Directions for this task | Each entry below is to be written out exactly, and the pictures are to be left out.

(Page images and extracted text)
◆ ◆ ◆ ◆ ◆ ◆ ◆
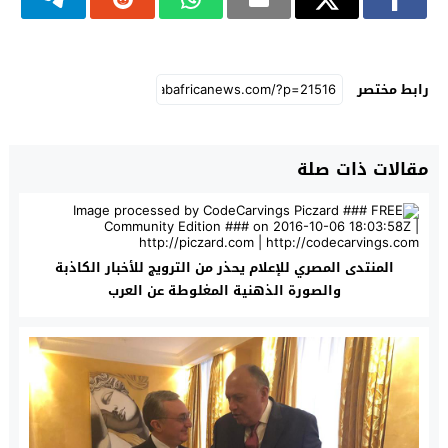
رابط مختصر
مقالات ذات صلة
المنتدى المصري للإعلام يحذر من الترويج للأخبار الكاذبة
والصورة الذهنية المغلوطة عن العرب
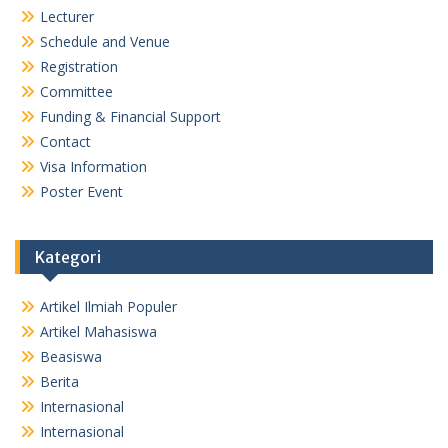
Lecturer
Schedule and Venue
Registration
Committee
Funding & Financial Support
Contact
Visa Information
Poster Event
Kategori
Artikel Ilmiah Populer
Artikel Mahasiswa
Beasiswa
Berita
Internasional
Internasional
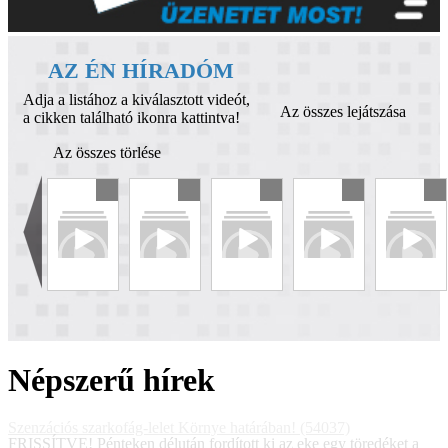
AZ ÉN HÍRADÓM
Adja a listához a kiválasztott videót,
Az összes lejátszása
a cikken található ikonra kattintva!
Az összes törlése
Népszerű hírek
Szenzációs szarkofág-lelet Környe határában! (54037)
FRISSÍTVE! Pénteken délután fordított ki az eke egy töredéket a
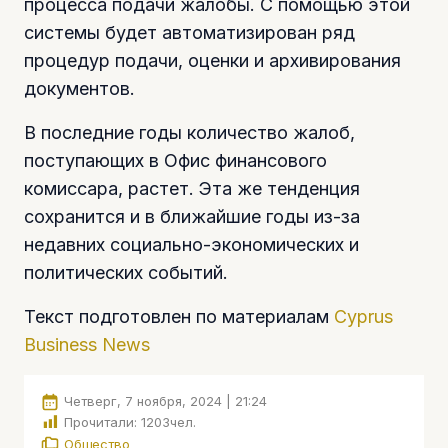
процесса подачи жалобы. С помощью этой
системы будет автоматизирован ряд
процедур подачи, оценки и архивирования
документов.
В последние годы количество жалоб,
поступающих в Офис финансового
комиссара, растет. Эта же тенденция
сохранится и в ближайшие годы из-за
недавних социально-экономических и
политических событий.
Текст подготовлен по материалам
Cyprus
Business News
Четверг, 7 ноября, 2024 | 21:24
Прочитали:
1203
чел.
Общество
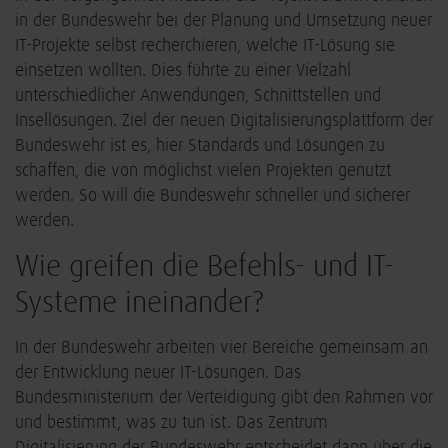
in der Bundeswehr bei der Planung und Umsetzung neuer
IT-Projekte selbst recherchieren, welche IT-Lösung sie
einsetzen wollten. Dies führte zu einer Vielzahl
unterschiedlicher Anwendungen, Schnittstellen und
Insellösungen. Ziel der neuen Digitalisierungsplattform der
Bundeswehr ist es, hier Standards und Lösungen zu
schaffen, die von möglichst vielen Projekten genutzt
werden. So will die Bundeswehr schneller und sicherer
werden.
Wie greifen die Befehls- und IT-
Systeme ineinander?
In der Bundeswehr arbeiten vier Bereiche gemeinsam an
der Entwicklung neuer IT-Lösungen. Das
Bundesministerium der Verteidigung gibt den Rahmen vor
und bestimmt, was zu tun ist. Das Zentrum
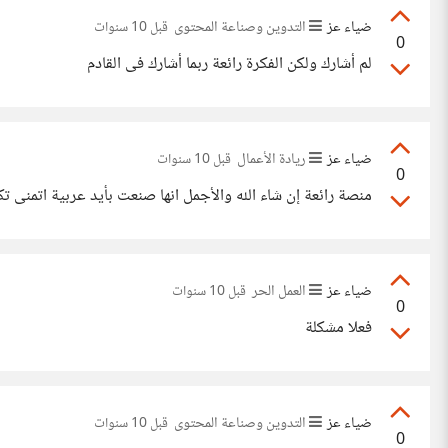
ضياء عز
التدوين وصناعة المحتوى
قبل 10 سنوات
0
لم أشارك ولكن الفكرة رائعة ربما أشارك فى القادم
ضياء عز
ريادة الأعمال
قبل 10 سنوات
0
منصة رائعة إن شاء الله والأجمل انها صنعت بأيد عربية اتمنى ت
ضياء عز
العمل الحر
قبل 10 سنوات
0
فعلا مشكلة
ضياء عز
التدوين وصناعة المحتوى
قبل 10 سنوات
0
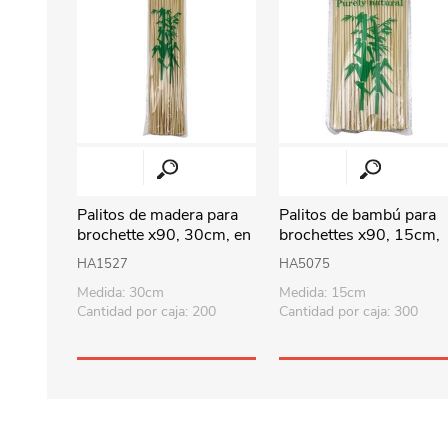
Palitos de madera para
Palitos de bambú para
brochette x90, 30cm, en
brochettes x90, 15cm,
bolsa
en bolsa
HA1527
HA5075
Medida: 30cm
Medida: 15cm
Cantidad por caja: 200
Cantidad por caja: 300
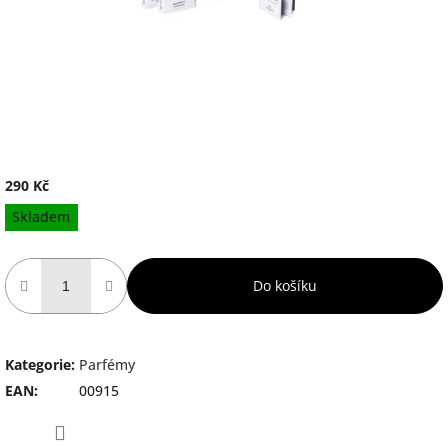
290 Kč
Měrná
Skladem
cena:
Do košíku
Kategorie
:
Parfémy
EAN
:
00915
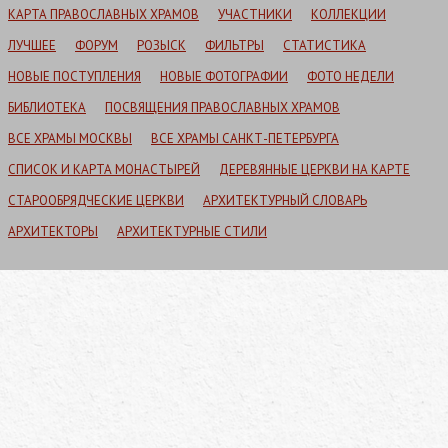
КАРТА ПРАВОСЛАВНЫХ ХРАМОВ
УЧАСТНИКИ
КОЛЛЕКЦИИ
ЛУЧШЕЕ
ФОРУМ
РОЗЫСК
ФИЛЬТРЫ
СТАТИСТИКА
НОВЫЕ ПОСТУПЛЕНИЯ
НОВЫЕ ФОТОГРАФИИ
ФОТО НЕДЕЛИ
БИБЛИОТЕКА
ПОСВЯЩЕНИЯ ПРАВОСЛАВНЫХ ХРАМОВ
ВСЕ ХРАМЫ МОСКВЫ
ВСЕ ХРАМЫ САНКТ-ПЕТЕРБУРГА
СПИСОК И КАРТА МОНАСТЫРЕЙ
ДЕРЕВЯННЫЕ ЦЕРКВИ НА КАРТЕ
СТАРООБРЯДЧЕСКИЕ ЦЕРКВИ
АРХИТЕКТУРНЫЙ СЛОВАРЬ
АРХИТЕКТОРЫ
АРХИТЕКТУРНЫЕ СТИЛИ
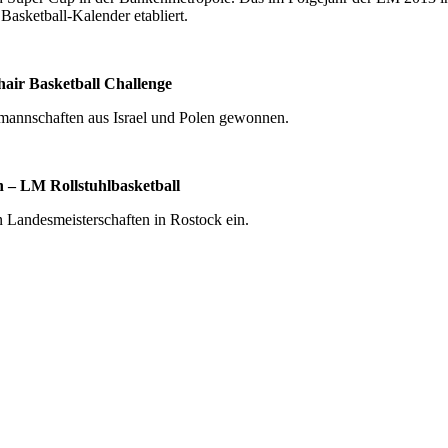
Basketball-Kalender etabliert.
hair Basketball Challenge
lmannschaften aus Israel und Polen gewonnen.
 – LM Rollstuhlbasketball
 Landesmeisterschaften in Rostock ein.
◆ ◆ ◆ ◆ ◆ ◆ ◆
Completed task |
رابط مختصر
مقالات ذات صلة
المنتدى المصري للإعلام يحذر من الترويج للأخبار الكاذبة
والصورة الذهنية المغلوطة عن العرب
Lecturer
Schedule and Venue
Registration
Committee
Funding & Financial Support
Contact
Visa Information
Poster Event
Kategori
Artikel Ilmiah Populer
Artikel Mahasiswa
Beasiswa
Berita
Internasional
Internasional
AZ ÉN HÍRADÓM
Adja a listához a kiválasztott videót,
Az összes lejátszása
a cikken található ikonra kattintva!
Az összes törlése
Népszerű hírek
Szenzációs szarkofág-lelet Környe határában! (54037)
FRISSÍTVE! Pénteken délután fordított ki az eke egy töredéket a
процесса подачи жалобы. С помощью этой
системы будет автоматизирован ряд
процедур подачи, оценки и архивирования
документов.
В последние годы количество жалоб,
поступающих в Офис финансового
комиссара, растет. Эта же тенденция
сохранится и в ближайшие годы из-за
недавних социально-экономических и
политических событий.
Текст подготовлен по материалам
Cyprus
Business News
Четверг, 7 ноября, 2024 | 21:24
Прочитали:
1203
чел.
Общество
in der Bundeswehr bei der Planung und Umsetzung neuer
IT-Projekte selbst recherchieren, welche IT-Lösung sie
einsetzen wollten. Dies führte zu einer Vielzahl
unterschiedlicher Anwendungen, Schnittstellen und
Insellösungen. Ziel der neuen Digitalisierungsplattform der
Bundeswehr ist es, hier Standards und Lösungen zu
schaffen, die von möglichst vielen Projekten genutzt
werden. So will die Bundeswehr schneller und sicherer
werden.
Wie greifen die Befehls- und IT-
Systeme ineinander?
In der Bundeswehr arbeiten vier Bereiche gemeinsam an
der Entwicklung neuer IT-Lösungen. Das
Bundesministerium der Verteidigung gibt den Rahmen vor
und bestimmt, was zu tun ist. Das Zentrum
ضياء عز
التدوين وصناعة المحتوى
قبل 10 سنوات
0
لم أشارك ولكن الفكرة رائعة ربما أشارك فى القادم
ضياء عز
ريادة الأعمال
قبل 10 سنوات
0
منصة رائعة إن شاء الله والأجمل انها صنعت بأيد عربية اتمنى ت
ضياء عز
العمل الحر
قبل 10 سنوات
0
فعلا مشكلة
ضياء عز
التدوين وصناعة المحتوى
قبل 10 سنوات
0
Palitos de madera para
Palitos de bambú para
brochette x90, 30cm, en
brochettes x90, 15cm,
bolsa
en bolsa
HA1527
HA5075
Medida: 30cm
Medida: 15cm
Cantidad por caja: 200
Cantidad por caja: 300
290 Kč
Měrná
Skladem
cena:
Do košíku
Kategorie
:
Parfémy
EAN
:
00915
КАРТА ПРАВОСЛАВНЫХ ХРАМОВ
УЧАСТНИКИ
КОЛЛЕКЦИИ
ЛУЧШЕЕ
ФОРУМ
РОЗЫСК
ФИЛЬТРЫ
СТАТИСТИКА
НОВЫЕ ПОСТУПЛЕНИЯ
НОВЫЕ ФОТОГРАФИИ
ФОТО НЕДЕЛИ
БИБЛИОТЕКА
ПОСВЯЩЕНИЯ ПРАВОСЛАВНЫХ ХРАМОВ
ВСЕ ХРАМЫ МОСКВЫ
ВСЕ ХРАМЫ САНКТ-ПЕТЕРБУРГА
СПИСОК И КАРТА МОНАСТЫРЕЙ
ДЕРЕВЯННЫЕ ЦЕРКВИ НА КАРТЕ
СТАРООБРЯДЧЕСКИЕ ЦЕРКВИ
АРХИТЕКТУРНЫЙ СЛОВАРЬ
АРХИТЕКТОРЫ
АРХИТЕКТУРНЫЕ СТИЛИ
Basketball-Kalender etabliert.
hair Basketball Challenge
lmannschaften aus Israel und Polen gewonnen.
 – LM Rollstuhlbasketball
 Landesmeisterschaften in Rostock ein.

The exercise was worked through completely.